ORDER GRANTING NLRB’S PETITION FOR AN INJUNCTION UNDER SECTION 10(j) OF THE NATIONAL LABOR RELATIONS ACT

CLAUDIA WILKEN, District Judge.

Regional Director of the Thirty-Second Region of the National Labor Relations Board (NLRB) William A. Baudler, for and on behalf of the NLRB, petitions for an injunction against Respondent American Baptist Homes of the West pursuant to section 10(j) of the National Labor Relations Act (NLRA), 29 U.S.C. § 160(j). Respondent opposes the petition. The petition was heard on June 30, 2011. Having considered oral argument and the papers submitted by the parties, the Court GRANTS Petitioner’s request.

BACKGROUND

In July and August 2010, Service Employees International Union, United Healthcare Workers—West brought multiple unfair labor practice charges against Respondent. The Union contended that Respondent violated section 8(a)(1), (3) and (5) of the NLRA, 29 U.S.C. § 158(a)(1), (3) and (5). Based on these charges, on March 24, 2011, the Acting General Counsel of the NLRB brought a complaint against Respondent. Unless otherwise stated, the facts below are from the record developed in the administrative proceedings initiated by the Acting General Counsel. 1

Respondent operates the Piedmont Gardens senior living community, located in Oakland, California. The facility provides assisted living and skilled nursing services to approximately 300 residents. The Union represents between 100 and 125 employees in Piedmont Gardens’s nursing, dietary, resident service, and “general and administration” departments. EX 754; Morgenroth Decl. ¶ 7.

In February 2010, members of the Union’s bargaining committee began negotiations with Respondent for a new collective bargaining agreement (CBA). The most recent CBA was set to expire on April 30, 2010. The parties were not able to conclude a new CBA by June 2010.

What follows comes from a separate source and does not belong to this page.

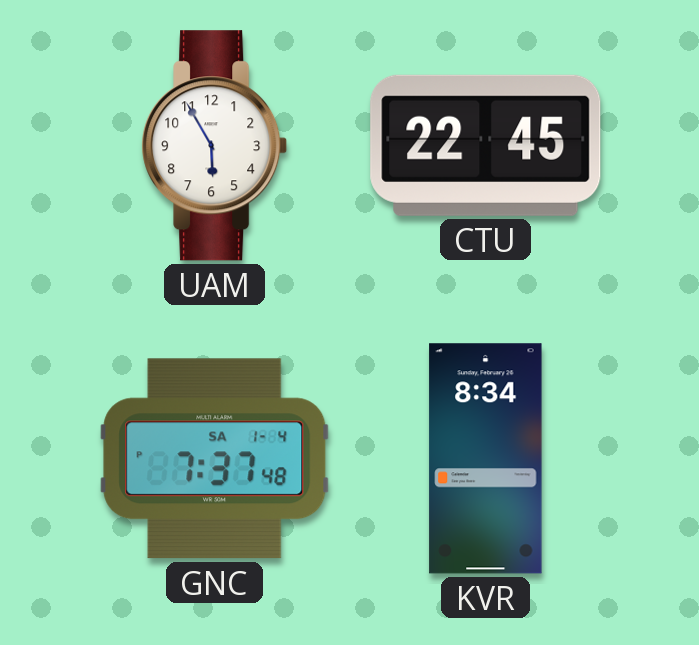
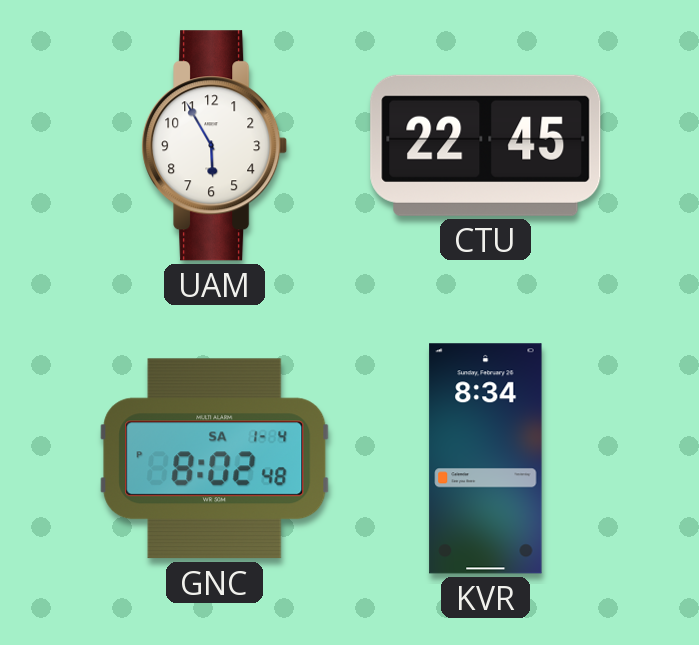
GNC: 7:37 -> 8:02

On June 17 and 18, 2010, the Union conducted a strike authorization vote in Piedmont Gardens’s employee break room. While the vote was being held, Piedmont Gardens’s Executive Director Gayle Reynolds asked three Union-member employees, who were assisting with the vote, to leave the premises. On June 17, Reynolds asked Sheila Nelson, an employee and bargaining committee member, to leave. The following morning, Reynolds asked Faye Eastman and Geneva Henry, two Union-member employees, to leave. Ultimately, the employees voted to authorize the bargaining committee to call a strike if the committee believed it to be necessary.

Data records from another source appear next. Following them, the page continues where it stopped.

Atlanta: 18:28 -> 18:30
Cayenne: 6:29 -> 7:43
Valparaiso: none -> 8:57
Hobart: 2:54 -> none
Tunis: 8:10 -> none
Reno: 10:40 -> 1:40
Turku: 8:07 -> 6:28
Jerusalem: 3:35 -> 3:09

*1103 In ejecting Nelson, Eastman and Henry, Reynolds relied on the facility’s so-called “No-Access Rule,” which provides:

Employees may not clock-in for duty before their shift begins, nor are they to remain on the grounds after the end of their shift, unless previously authorized by their supervisor. Employees must have supervisor authorization before working/ineurring overtime.

EX 935, 952. According to Reynolds, Respondent does not “generally police the employees” with respect to the rule, but instead “expect[s] them to follow” it. EX 384:18-19. Reynolds could recall only one instance, before the strike vote, when the rule had been enforced. Indeed, before June 2010, Nelson had attended at least two to three Union meetings in the break room. Sanjanette Fowler, another employee and member of the bargaining committee, likewise conducted Union business “numerous times” on the premises on her days off. EX 220:22.

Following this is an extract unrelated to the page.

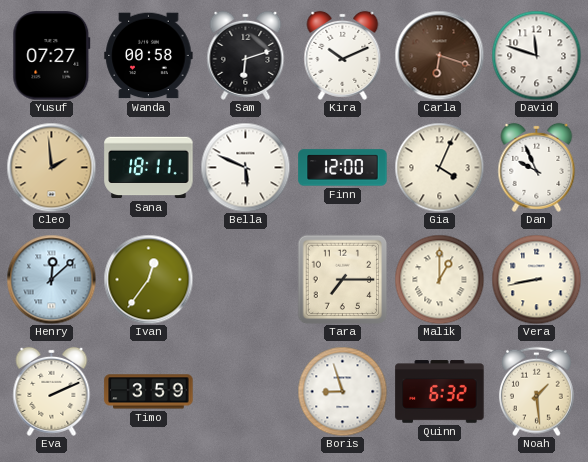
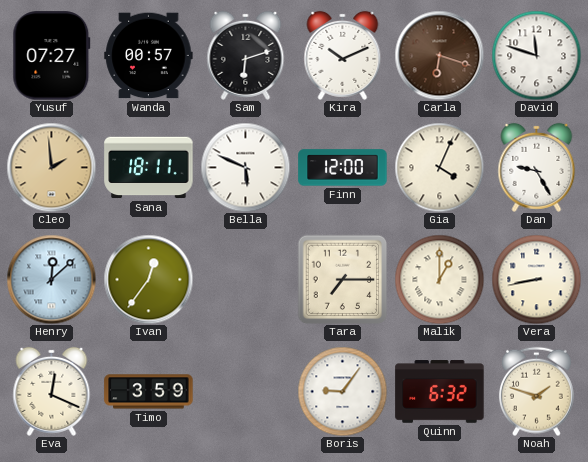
Wanda: 00:58 -> 00:57
Dan: 9:56 -> 9:25
Eva: 2:11 -> 12:19
Boris: 8:57 -> 9:06
Noah: 1:29 -> 1:48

On July 9, 2011, after a fruitless negotiating session, the bargaining committee called for a strike. In a letter dated July 9, 2010, the Union informed Reynolds that members “will commence a strike at 5:00 a.m. on Monday, August 2, 2010 and continue such activity unless and until a mutually agreeable resolution has been reached.” EX 991. In a separate letter dated July 9, 2010, the Union stated, “All employees participating in the Unfair Labor Practice strike and withdrawal of labor at Piedmont Gardens are scheduled to begin at 5:00 AM on Monday, August 2, 2010 unconditionally offer to return to work at or after 5:00 AM on Saturday, August 7, 2010.” EX 993.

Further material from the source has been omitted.